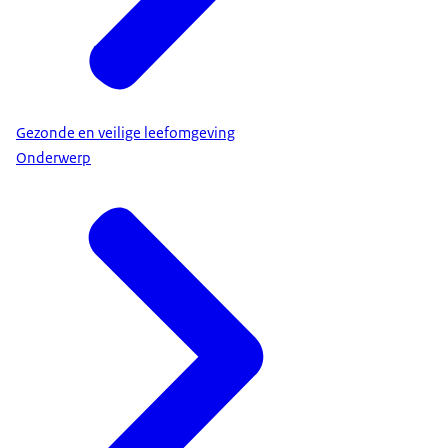
Gezonde en veilige leefomgeving
Onderwerp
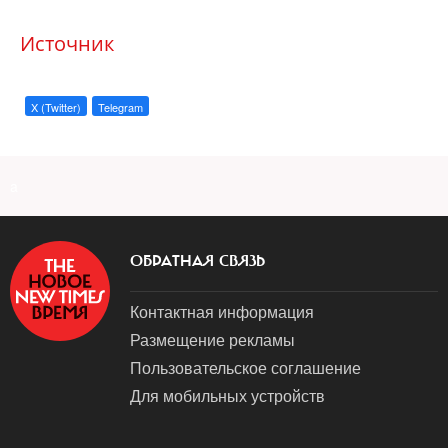
Источник
X (Twitter)
Telegram
a
ОБРАТНАЯ СВЯЗЬ
Контактная информация
Размещение рекламы
Пользовательское соглашение
Для мобильных устройств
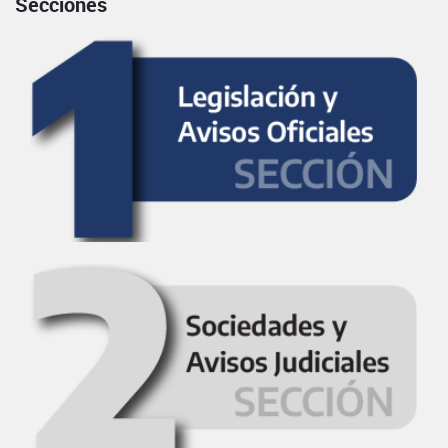
Secciones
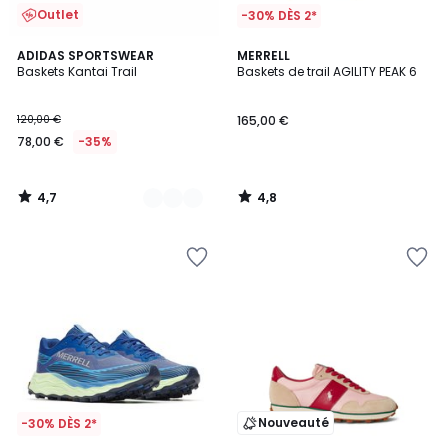
Outlet
-30% DÈS 2*
4,7
4,8
2
ADIDAS SPORTSWEAR
MERRELL
/ 5
/ 5
Baskets Kantai Trail
Baskets de trail AGILITY PEAK 6
Couleurs
120,00 €
165,00 €
78,00 €
-35%
4,7
4,8
/
/
5
5
Nouveauté
-30% DÈS 2*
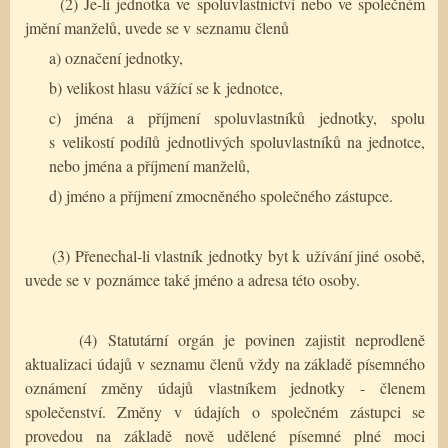
(2) Je-li jednotka ve spoluvlastnictví nebo ve společném
jmění manželů, uvede se v seznamu členů
a) označení jednotky,
b) velikost hlasu vážící se k jednotce,
c) jména a příjmení spoluvlastníků jednotky, spolu
s velikostí podílů jednotlivých spoluvlastníků na jednotce,
nebo jména a příjmení manželů,
d) jméno a příjmení zmocněného společného zástupce.
(3) Přenechal-li vlastník jednotky byt k užívání jiné osobě,
uvede se v poznámce také jméno a adresa této osoby.
(4) Statutární orgán je povinen zajistit neprodleně
aktualizaci údajů v seznamu členů vždy na základě písemného
oznámení změny údajů vlastníkem jednotky - členem
společenství. Změny v údajích o společném zástupci se
provedou na základě nově udělené písemné plné moci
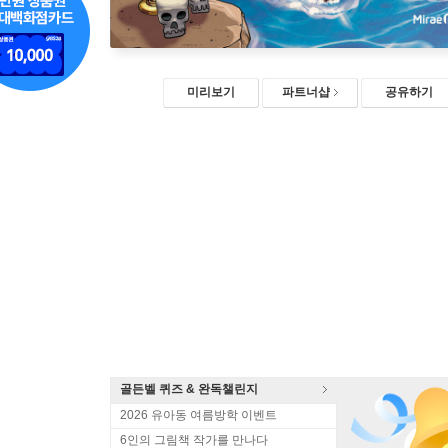
미리보기
파트너샵
공유하기
골든벨 퀴즈 & 완독챌린지
2026 유아동 여름방학 이벤트
6인의 그림책 작가를 만나다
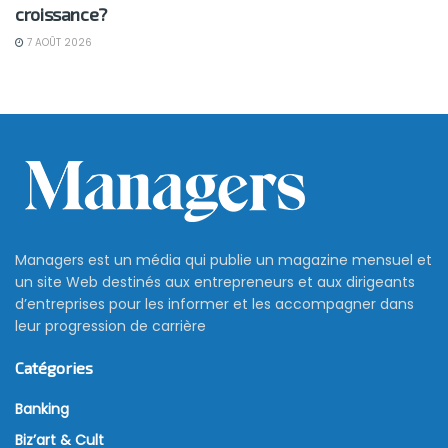
croissance?
7 AOÛT 2026
Managers est un média qui publie un magazine mensuel et
un site Web destinés aux entrepreneurs et aux dirigeants
d’entreprises pour les informer et les accompagner dans
leur progression de carrière
Catégories
Banking
Biz’art & Cult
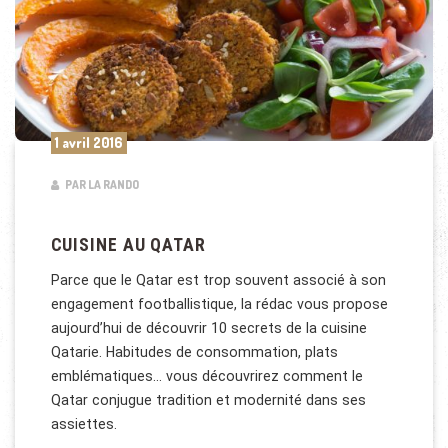
1 avril 2016
PAR LA RANDO
CUISINE AU QATAR
Parce que le Qatar est trop souvent associé à son
engagement footballistique, la rédac vous propose
aujourd’hui de découvrir 10 secrets de la cuisine
Qatarie. Habitudes de consommation, plats
emblématiques… vous découvrirez comment le
Qatar conjugue tradition et modernité dans ses
assiettes.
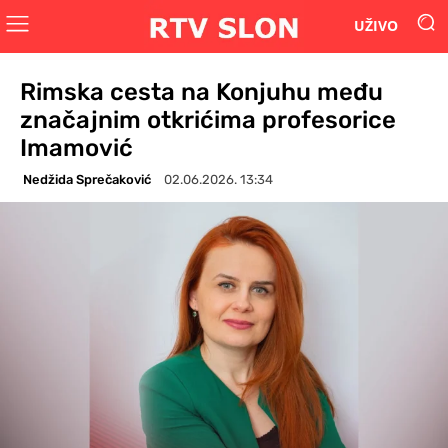
UŽIVO
Rimska cesta na Konjuhu među
značajnim otkrićima profesorice
Imamović
Nedžida Sprečaković
02.06.2026. 13:34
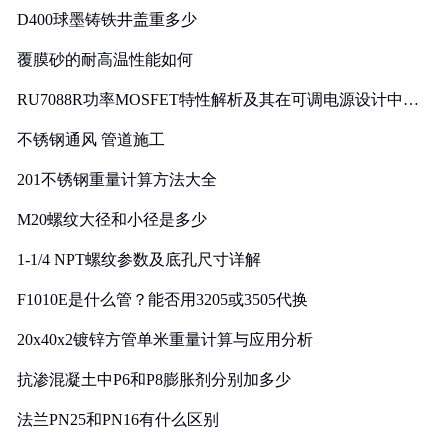
D400球墨铸铁井盖重多少
覆膜砂的耐高温性能如何
RU7088R功率MOSFET特性解析及其在可调电源设计中的
实践
不锈钢通风 管道施工
201不锈钢重量计算方法大全
M20螺纹大径和小径是多少
1-1/4 NPT螺纹参数及底孔尺寸详解
F1010E是什么管？能否用3205或3505代换
20x40x2镀锌方管单米重量计算与应用分析
抗渗混凝土中P6和P8膨胀剂分别加多少
法兰PN25和PN16有什么区别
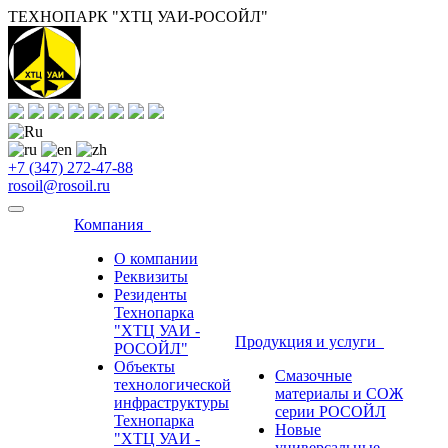
ТЕХНОПАРК "ХТЦ УАИ-РОСОЙЛ"
+7 (347) 272-47-88
rosoil@rosoil.ru
Компания
О компании
Реквизиты
Резиденты
Технопарка
"ХТЦ УАИ -
Продукция и услуги
РОСОЙЛ"
Объекты
Смазочные
технологической
материалы и СОЖ
инфраструктуры
серии РОСОЙЛ
Технопарка
Новые
"ХТЦ УАИ -
универсальные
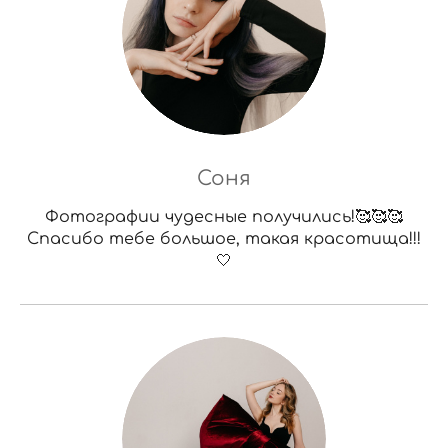
Соня
Фотографии чудесные получились!🥰🥰🥰
Спасибо тебе большое, такая красотища!!!
🤍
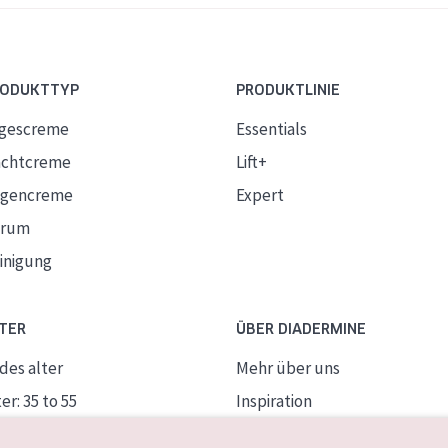
RODUKTTYP
PRODUKTLINIE
gescreme
Essentials
chtcreme
Lift+
gencreme
Expert
erum
inigung
TER
ÜBER DIADERMINE
des alter
Mehr über uns
er: 35 to 55
Inspiration
ife Haut
Kontakt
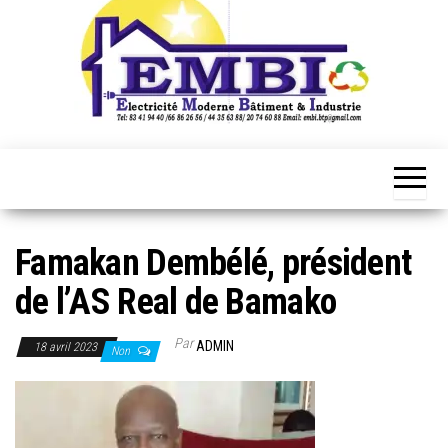
Famakan Dembélé, président
de l’AS Real de Bamako
Par
ADMIN
18 avril 2023
Non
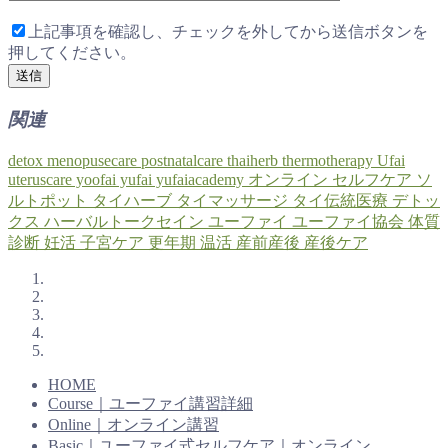
上記事項を確認し、チェックを外してから送信ボタンを
押してください。
関連
detox
menopusecare
postnatalcare
thaiherb
thermotherapy
Ufai
uteruscare
yoofai
yufai
yufaiacademy
オンライン
セルフケア
ソ
ルトポット
タイハーブ
タイマッサージ
タイ伝統医療
デトッ
クス
ハーバルトークセイン
ユーファイ
ユーファイ協会
体質
診断
妊活
子宮ケア
更年期
温活
産前産後
産後ケア
HOME
Course｜ユーファイ講習詳細
Online｜オンライン講習
Basic｜ユーファイ式セルフケア｜オンライン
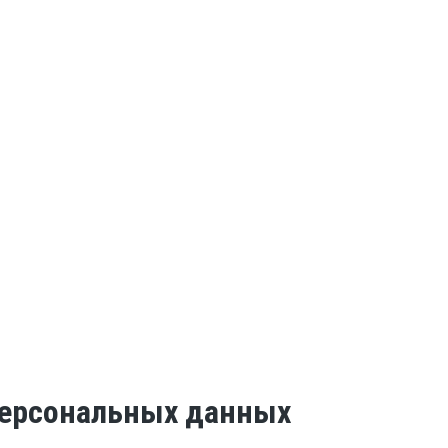
 персональных данных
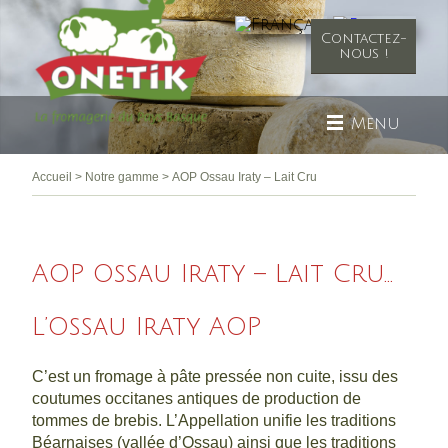
Contactez-
nous !
Menu
Accueil
>
Notre gamme
>
AOP Ossau Iraty – Lait Cru
AOP Ossau Iraty – Lait Cru...
L’Ossau Iraty AOP
C’est un fromage à pâte pressée non cuite, issu des
coutumes occitanes antiques de production de
tommes de brebis. L’Appellation unifie les traditions
Béarnaises (vallée d’Ossau) ainsi que les traditions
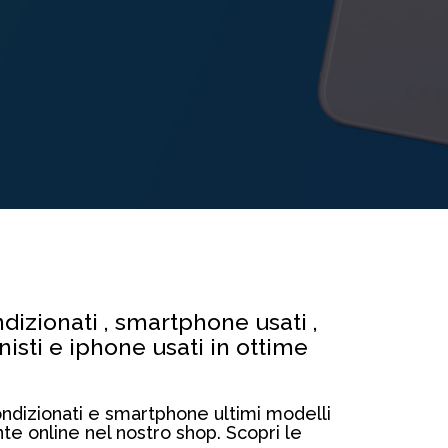
ondizionati , smartphone usati ,
onisti e iphone usati in ottime
condizionati e smartphone ultimi modelli
nte online nel nostro shop. Scopri le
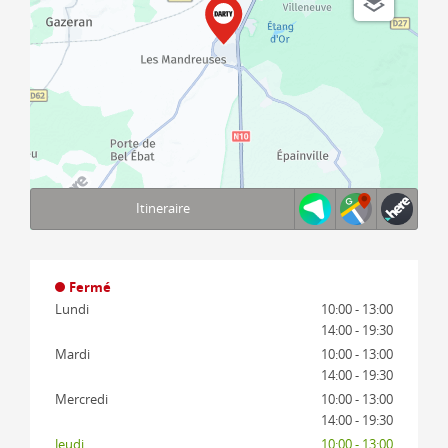
Itineraire
Terms of use
© 1987–2026 HERE, IGN
Fermé
Lundi
10:00 - 13:00
14:00 - 19:30
Mardi
10:00 - 13:00
14:00 - 19:30
Mercredi
10:00 - 13:00
14:00 - 19:30
Jeudi
10:00 - 13:00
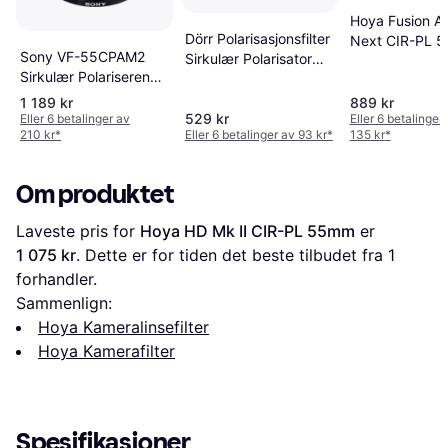
Hoya Fusion An
Dörr Polarisasjonsfilter
Next CIR-PL 
Sony VF-55CPAM2
Sirkulær Polarisator
Sirkulær Polariserende
55 mm
Kamerafilter
1 189 kr
889 kr
529 kr
Eller 6 betalinger av
Eller 6 betalinger
210 kr
*
Eller 6 betalinger av 93 kr
*
135 kr
*
Om produktet
Laveste pris for 
Hoya HD Mk II CIR-PL 55mm
 er 
1 075 kr
. Dette er for tiden det beste tilbudet fra 1 
forhandler.
Sammenlign:
Hoya Kameralinsefilter
Hoya Kamerafilter
Spesifikasjoner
******
• _TASK DESCRIPTION_
A faithful copy of the records above, without images, is what to give back.

• _THE COMPLETED TASK_
Gezonde en veilige leefomgeving
Onderwerp
Источник
X (Twitter)
Telegram
a
ОБРАТНАЯ СВЯЗЬ
Контактная информация
Размещение рекламы
Пользовательское соглашение
Для мобильных устройств
Secciones
Outlet
-30% DÈS 2*
4,7
4,8
2
ADIDAS SPORTSWEAR
MERRELL
/ 5
/ 5
Baskets Kantai Trail
Baskets de trail AGILITY PEAK 6
Couleurs
120,00 €
165,00 €
78,00 €
-35%
4,7
4,8
/
/
5
5
Nouveauté
-30% DÈS 2*
(2) Je-li jednotka ve spoluvlastnictví nebo ve společném
jmění manželů, uvede se v seznamu členů
a) označení jednotky,
b) velikost hlasu vážící se k jednotce,
c) jména a příjmení spoluvlastníků jednotky, spolu
s velikostí podílů jednotlivých spoluvlastníků na jednotce,
nebo jména a příjmení manželů,
d) jméno a příjmení zmocněného společného zástupce.
(3) Přenechal-li vlastník jednotky byt k užívání jiné osobě,
uvede se v poznámce také jméno a adresa této osoby.
(4) Statutární orgán je povinen zajistit neprodleně
aktualizaci údajů v seznamu členů vždy na základě písemného
oznámení změny údajů vlastníkem jednotky - členem
společenství. Změny v údajích o společném zástupci se
provedou na základě nově udělené písemné plné moci
미리보기
파트너샵
공유하기
골든벨 퀴즈 & 완독챌린지
2026 유아동 여름방학 이벤트
6인의 그림책 작가를 만나다
croissance?
7 AOÛT 2026
Managers est un média qui publie un magazine mensuel et
un site Web destinés aux entrepreneurs et aux dirigeants
d’entreprises pour les informer et les accompagner dans
leur progression de carrière
Catégories
Banking
Biz’art & Cult
1 avril 2016
PAR LA RANDO
CUISINE AU QATAR
Parce que le Qatar est trop souvent associé à son
engagement footballistique, la rédac vous propose
aujourd’hui de découvrir 10 secrets de la cuisine
Qatarie. Habitudes de consommation, plats
emblématiques… vous découvrirez comment le
Qatar conjugue tradition et modernité dans ses
assiettes.
UŽIVO
Rimska cesta na Konjuhu među
značajnim otkrićima profesorice
Imamović
Nedžida Sprečaković
02.06.2026. 13:34
D400球墨铸铁井盖重多少
覆膜砂的耐高温性能如何
RU7088R功率MOSFET特性解析及其在可调电源设计中的
实践
不锈钢通风 管道施工
201不锈钢重量计算方法大全
M20螺纹大径和小径是多少
1-1/4 NPT螺纹参数及底孔尺寸详解
F1010E是什么管？能否用3205或3505代换
20x40x2镀锌方管单米重量计算与应用分析
抗渗混凝土中P6和P8膨胀剂分别加多少
法兰PN25和PN16有什么区别
ТЕХНОПАРК "ХТЦ УАИ-РОСОЙЛ"
+7 (347) 272-47-88
rosoil@rosoil.ru
Компания
О компании
Реквизиты
Резиденты
Технопарка
"ХТЦ УАИ -
Продукция и услуги
РОСОЙЛ"
Объекты
Смазочные
технологической
материалы и СОЖ
инфраструктуры
серии РОСОЙЛ
Технопарка
Новые
"ХТЦ УАИ -
универсальные
Соня
Фотографии чудесные получились!🥰🥰🥰
Спасибо тебе большое, такая красотища!!!
🤍
RODUKTTYP
PRODUKTLINIE
gescreme
Essentials
chtcreme
Lift+
gencreme
Expert
erum
inigung
TER
ÜBER DIADERMINE
des alter
Mehr über uns
er: 35 to 55
Inspiration
ife Haut
Kontakt
Famakan Dembélé, président
de l’AS Real de Bamako
Par
ADMIN
18 avril 2023
Non
上記事項を確認し、チェックを外してから送信ボタンを
押してください。
関連
detox
menopusecare
postnatalcare
thaiherb
thermotherapy
Ufai
uteruscare
yoofai
yufai
yufaiacademy
オンライン
セルフケア
ソ
ルトポット
タイハーブ
タイマッサージ
タイ伝統医療
デトッ
クス
ハーバルトークセイン
ユーファイ
ユーファイ協会
体質
診断
妊活
子宮ケア
更年期
温活
産前産後
産後ケア
HOME
Course｜ユーファイ講習詳細
Online｜オンライン講習
Basic｜ユーファイ式セルフケア｜オンライン
 персональных данных
Contactez-
nous !
Menu
Accueil
>
Notre gamme
>
AOP Ossau Iraty – Lait Cru
AOP Ossau Iraty – Lait Cru...
L’Ossau Iraty AOP
C’est un fromage à pâte pressée non cuite, issu des
coutumes occitanes antiques de production de
tommes de brebis. L’Appellation unifie les traditions
Béarnaises (vallée d’Ossau) ainsi que les traditions
ondizionati , smartphone usati ,
onisti e iphone usati in ottime
condizionati e smartphone ultimi modelli
nte online nel nostro shop. Scopri le
Itineraire
Terms of use
© 1987–2026 HERE, IGN
Fermé
Lundi
10:00 - 13:00
14:00 - 19:30
Mardi
10:00 - 13:00
14:00 - 19:30
Mercredi
10:00 - 13:00
14:00 - 19:30
Jeudi
10:00 - 13:00
Hoya Fusion An
Dörr Polarisasjonsfilter
Next CIR-PL 
Sony VF-55CPAM2
Sirkulær Polarisator
Sirkulær Polariserende
55 mm
Kamerafilter
1 189 kr
889 kr
529 kr
Eller 6 betalinger av
Eller 6 betalinger
210 kr
*
Eller 6 betalinger av 93 kr
*
135 kr
*
Om produktet
Laveste pris for 
Hoya HD Mk II CIR-PL 55mm
 er 
1 075 kr
. Dette er for tiden det beste tilbudet fra 1 
forhandler.
Sammenlign:
Hoya Kameralinsefilter
Hoya Kamerafilter
Spesifikasjoner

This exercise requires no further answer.